[Data entries]
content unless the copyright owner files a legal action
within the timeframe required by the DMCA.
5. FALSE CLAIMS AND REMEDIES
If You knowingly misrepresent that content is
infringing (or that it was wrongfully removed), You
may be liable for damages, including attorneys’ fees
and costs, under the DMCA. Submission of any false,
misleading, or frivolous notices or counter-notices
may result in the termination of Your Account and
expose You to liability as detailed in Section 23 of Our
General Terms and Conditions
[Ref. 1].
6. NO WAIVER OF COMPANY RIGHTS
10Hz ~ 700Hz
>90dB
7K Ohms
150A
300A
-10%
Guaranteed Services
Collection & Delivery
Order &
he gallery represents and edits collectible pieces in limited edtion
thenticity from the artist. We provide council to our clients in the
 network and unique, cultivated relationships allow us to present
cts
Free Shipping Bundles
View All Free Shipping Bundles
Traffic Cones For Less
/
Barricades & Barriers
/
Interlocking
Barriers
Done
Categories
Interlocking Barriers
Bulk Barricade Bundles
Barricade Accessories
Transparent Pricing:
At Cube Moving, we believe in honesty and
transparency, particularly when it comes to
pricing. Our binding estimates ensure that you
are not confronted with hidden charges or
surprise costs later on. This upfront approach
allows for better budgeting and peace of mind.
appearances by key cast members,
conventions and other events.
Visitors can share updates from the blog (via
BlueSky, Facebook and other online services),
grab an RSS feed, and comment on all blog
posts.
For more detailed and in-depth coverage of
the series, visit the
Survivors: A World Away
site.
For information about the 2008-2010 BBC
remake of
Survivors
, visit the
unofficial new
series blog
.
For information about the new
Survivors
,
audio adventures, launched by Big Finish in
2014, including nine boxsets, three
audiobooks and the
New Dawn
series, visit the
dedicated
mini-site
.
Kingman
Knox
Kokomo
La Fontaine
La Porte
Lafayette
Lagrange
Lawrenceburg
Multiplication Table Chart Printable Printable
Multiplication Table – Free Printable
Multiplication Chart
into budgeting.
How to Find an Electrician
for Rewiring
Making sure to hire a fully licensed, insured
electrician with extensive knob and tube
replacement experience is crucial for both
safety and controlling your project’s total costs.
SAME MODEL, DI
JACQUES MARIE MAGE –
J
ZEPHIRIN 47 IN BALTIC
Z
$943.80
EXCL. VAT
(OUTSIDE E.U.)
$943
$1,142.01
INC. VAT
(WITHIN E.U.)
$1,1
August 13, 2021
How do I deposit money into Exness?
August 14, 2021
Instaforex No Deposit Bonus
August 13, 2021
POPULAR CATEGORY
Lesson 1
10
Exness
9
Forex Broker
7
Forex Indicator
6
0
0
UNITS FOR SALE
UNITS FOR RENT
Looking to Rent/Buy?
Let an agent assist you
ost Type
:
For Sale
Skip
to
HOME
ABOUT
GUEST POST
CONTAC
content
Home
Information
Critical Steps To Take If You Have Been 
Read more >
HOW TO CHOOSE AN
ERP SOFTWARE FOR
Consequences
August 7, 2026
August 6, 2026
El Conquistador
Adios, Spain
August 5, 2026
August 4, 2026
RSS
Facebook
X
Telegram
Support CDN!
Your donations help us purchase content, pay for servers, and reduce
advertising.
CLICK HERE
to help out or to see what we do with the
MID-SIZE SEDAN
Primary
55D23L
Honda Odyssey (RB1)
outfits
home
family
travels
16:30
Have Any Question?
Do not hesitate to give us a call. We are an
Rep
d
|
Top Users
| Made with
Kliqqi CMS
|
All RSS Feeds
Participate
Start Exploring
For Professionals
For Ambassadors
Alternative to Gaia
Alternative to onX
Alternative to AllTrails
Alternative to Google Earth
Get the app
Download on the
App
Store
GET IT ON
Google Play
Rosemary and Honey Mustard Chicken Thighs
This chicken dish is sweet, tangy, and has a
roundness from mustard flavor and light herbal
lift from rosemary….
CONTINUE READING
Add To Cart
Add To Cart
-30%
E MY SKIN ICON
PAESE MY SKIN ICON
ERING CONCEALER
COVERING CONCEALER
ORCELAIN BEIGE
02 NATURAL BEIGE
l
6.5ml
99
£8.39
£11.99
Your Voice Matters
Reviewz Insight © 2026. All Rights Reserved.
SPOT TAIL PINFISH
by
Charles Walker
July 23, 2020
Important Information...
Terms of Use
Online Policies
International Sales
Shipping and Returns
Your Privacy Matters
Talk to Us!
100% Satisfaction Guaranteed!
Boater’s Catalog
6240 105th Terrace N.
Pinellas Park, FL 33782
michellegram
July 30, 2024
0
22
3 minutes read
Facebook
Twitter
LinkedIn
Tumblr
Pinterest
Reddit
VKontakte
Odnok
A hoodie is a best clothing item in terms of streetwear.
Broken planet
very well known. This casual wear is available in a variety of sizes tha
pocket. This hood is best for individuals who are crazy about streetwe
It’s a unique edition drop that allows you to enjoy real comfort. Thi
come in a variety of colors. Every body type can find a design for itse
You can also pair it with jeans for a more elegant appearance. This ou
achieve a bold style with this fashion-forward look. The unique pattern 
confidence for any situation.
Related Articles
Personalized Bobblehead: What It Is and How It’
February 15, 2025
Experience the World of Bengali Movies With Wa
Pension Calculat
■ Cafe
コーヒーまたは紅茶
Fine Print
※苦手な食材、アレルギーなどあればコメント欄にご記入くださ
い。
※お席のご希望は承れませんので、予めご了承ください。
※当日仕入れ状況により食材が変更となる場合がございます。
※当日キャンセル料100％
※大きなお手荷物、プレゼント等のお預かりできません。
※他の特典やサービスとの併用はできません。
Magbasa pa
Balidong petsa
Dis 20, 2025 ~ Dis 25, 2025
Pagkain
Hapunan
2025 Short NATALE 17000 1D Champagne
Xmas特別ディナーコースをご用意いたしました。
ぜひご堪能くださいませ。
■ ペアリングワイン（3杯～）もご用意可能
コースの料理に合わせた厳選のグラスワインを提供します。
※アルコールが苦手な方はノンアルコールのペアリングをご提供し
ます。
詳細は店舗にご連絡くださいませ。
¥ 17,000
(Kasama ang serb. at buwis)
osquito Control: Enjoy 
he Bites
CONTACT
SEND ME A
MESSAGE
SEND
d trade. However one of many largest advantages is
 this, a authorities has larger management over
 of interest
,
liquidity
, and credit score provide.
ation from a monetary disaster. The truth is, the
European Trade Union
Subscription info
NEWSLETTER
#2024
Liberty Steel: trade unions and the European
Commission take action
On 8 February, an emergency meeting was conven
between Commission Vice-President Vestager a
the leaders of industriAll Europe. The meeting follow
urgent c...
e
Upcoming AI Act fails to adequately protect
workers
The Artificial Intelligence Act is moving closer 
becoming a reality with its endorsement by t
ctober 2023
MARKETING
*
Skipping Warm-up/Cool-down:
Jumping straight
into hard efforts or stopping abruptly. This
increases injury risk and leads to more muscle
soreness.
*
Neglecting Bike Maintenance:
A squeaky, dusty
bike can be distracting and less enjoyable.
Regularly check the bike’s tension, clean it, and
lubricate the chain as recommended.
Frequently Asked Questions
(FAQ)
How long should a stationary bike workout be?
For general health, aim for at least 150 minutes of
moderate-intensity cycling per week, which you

• [What the task asks]: Please give back the entries above, unchanged and complete.

• [Problem solution]:
content unless the copyright owner files a legal action
within the timeframe required by the DMCA.
5. FALSE CLAIMS AND REMEDIES
If You knowingly misrepresent that content is
infringing (or that it was wrongfully removed), You
may be liable for damages, including attorneys’ fees
and costs, under the DMCA. Submission of any false,
misleading, or frivolous notices or counter-notices
may result in the termination of Your Account and
expose You to liability as detailed in Section 23 of Our
General Terms and Conditions
[Ref. 1].
6. NO WAIVER OF COMPANY RIGHTS
10Hz ~ 700Hz
>90dB
7K Ohms
150A
300A
-10%
Guaranteed Services
Collection & Delivery
Order &
he gallery represents and edits collectible pieces in limited edtion
thenticity from the artist. We provide council to our clients in the
 network and unique, cultivated relationships allow us to present
cts
Free Shipping Bundles
View All Free Shipping Bundles
Traffic Cones For Less
/
Barricades & Barriers
/
Interlocking
Barriers
Done
Categories
Interlocking Barriers
Bulk Barricade Bundles
Barricade Accessories
Transparent Pricing:
At Cube Moving, we believe in honesty and
transparency, particularly when it comes to
pricing. Our binding estimates ensure that you
are not confronted with hidden charges or
surprise costs later on. This upfront approach
allows for better budgeting and peace of mind.
appearances by key cast members,
conventions and other events.
Visitors can share updates from the blog (via
BlueSky, Facebook and other online services),
grab an RSS feed, and comment on all blog
posts.
For more detailed and in-depth coverage of
the series, visit the
Survivors: A World Away
site.
For information about the 2008-2010 BBC
remake of
Survivors
, visit the
unofficial new
series blog
.
For information about the new
Survivors
,
audio adventures, launched by Big Finish in
2014, including nine boxsets, three
audiobooks and the
New Dawn
series, visit the
dedicated
mini-site
.
Kingman
Knox
Kokomo
La Fontaine
La Porte
Lafayette
Lagrange
Lawrenceburg
Multiplication Table Chart Printable Printable
Multiplication Table – Free Printable
Multiplication Chart
into budgeting.
How to Find an Electrician
for Rewiring
Making sure to hire a fully licensed, insured
electrician with extensive knob and tube
replacement experience is crucial for both
safety and controlling your project’s total costs.
SAME MODEL, DI
JACQUES MARIE MAGE –
J
ZEPHIRIN 47 IN BALTIC
Z
$943.80
EXCL. VAT
(OUTSIDE E.U.)
$943
$1,142.01
INC. VAT
(WITHIN E.U.)
$1,1
August 13, 2021
How do I deposit money into Exness?
August 14, 2021
Instaforex No Deposit Bonus
August 13, 2021
POPULAR CATEGORY
Lesson 1
10
Exness
9
Forex Broker
7
Forex Indicator
6
0
0
UNITS FOR SALE
UNITS FOR RENT
Looking to Rent/Buy?
Let an agent assist you
ost Type
:
For Sale
Skip
to
HOME
ABOUT
GUEST POST
CONTAC
content
Home
Information
Critical Steps To Take If You Have Been 
Read more >
HOW TO CHOOSE AN
ERP SOFTWARE FOR
Consequences
August 7, 2026
August 6, 2026
El Conquistador
Adios, Spain
August 5, 2026
August 4, 2026
RSS
Facebook
X
Telegram
Support CDN!
Your donations help us purchase content, pay for servers, and reduce
advertising.
CLICK HERE
to help out or to see what we do with the
MID-SIZE SEDAN
Primary
55D23L
Honda Odyssey (RB1)
outfits
home
family
travels
16:30
Have Any Question?
Do not hesitate to give us a call. We are an
Rep
d
|
Top Users
| Made with
Kliqqi CMS
|
All RSS Feeds
Participate
Start Exploring
For Professionals
For Ambassadors
Alternative to Gaia
Alternative to onX
Alternative to AllTrails
Alternative to Google Earth
Get the app
Download on the
App
Store
GET IT ON
Google Play
Rosemary and Honey Mustard Chicken Thighs
This chicken dish is sweet, tangy, and has a
roundness from mustard flavor and light herbal
lift from rosemary….
CONTINUE READING
Add To Cart
Add To Cart
-30%
E MY SKIN ICON
PAESE MY SKIN ICON
ERING CONCEALER
COVERING CONCEALER
ORCELAIN BEIGE
02 NATURAL BEIGE
l
6.5ml
99
£8.39
£11.99
Your Voice Matters
Reviewz Insight © 2026. All Rights Reserved.
SPOT TAIL PINFISH
by
Charles Walker
July 23, 2020
Important Information...
Terms of Use
Online Policies
International Sales
Shipping and Returns
Your Privacy Matters
Talk to Us!
100% Satisfaction Guaranteed!
Boater’s Catalog
6240 105th Terrace N.
Pinellas Park, FL 33782
michellegram
July 30, 2024
0
22
3 minutes read
Facebook
Twitter
LinkedIn
Tumblr
Pinterest
Reddit
VKontakte
Odnok
A hoodie is a best clothing item in terms of streetwear.
Broken planet
very well known. This casual wear is available in a variety of sizes tha
pocket. This hood is best for individuals who are crazy about streetwe
It’s a unique edition drop that allows you to enjoy real comfort. Thi
come in a variety of colors. Every body type can find a design for itse
You can also pair it with jeans for a more elegant appearance. This ou
achieve a bold style with this fashion-forward look. The unique pattern 
confidence for any situation.
Related Articles
Personalized Bobblehead: What It Is and How It’
February 15, 2025
Experience the World of Bengali Movies With Wa
Pension Calculat
■ Cafe
コーヒーまたは紅茶
Fine Print
※苦手な食材、アレルギーなどあればコメント欄にご記入くださ
い。
※お席のご希望は承れませんので、予めご了承ください。
※当日仕入れ状況により食材が変更となる場合がございます。
※当日キャンセル料100％
※大きなお手荷物、プレゼント等のお預かりできません。
※他の特典やサービスとの併用はできません。
Magbasa pa
Balidong petsa
Dis 20, 2025 ~ Dis 25, 2025
Pagkain
Hapunan
2025 Short NATALE 17000 1D Champagne
Xmas特別ディナーコースをご用意いたしました。
ぜひご堪能くださいませ。
■ ペアリングワイン（3杯～）もご用意可能
コースの料理に合わせた厳選のグラスワインを提供します。
※アルコールが苦手な方はノンアルコールのペアリングをご提供し
ます。
詳細は店舗にご連絡くださいませ。
¥ 17,000
(Kasama ang serb. at buwis)
osquito Control: Enjoy 
he Bites
CONTACT
SEND ME A
MESSAGE
SEND
d trade. However one of many largest advantages is
 this, a authorities has larger management over
 of interest
,
liquidity
, and credit score provide.
ation from a monetary disaster. The truth is, the
European Trade Union
Subscription info
NEWSLETTER
#2024
Liberty Steel: trade unions and the European
Commission take action
On 8 February, an emergency meeting was conven
between Commission Vice-President Vestager a
the leaders of industriAll Europe. The meeting follow
urgent c...
e
Upcoming AI Act fails to adequately protect
workers
The Artificial Intelligence Act is moving closer 
becoming a reality with its endorsement by t
ctober 2023
MARKETING
*
Skipping Warm-up/Cool-down:
Jumping straight
into hard efforts or stopping abruptly. This
increases injury risk and leads to more muscle
soreness.
*
Neglecting Bike Maintenance:
A squeaky, dusty
bike can be distracting and less enjoyable.
Regularly check the bike’s tension, clean it, and
lubricate the chain as recommended.
Frequently Asked Questions
(FAQ)
How long should a stationary bike workout be?
For general health, aim for at least 150 minutes of
moderate-intensity cycling per week, which you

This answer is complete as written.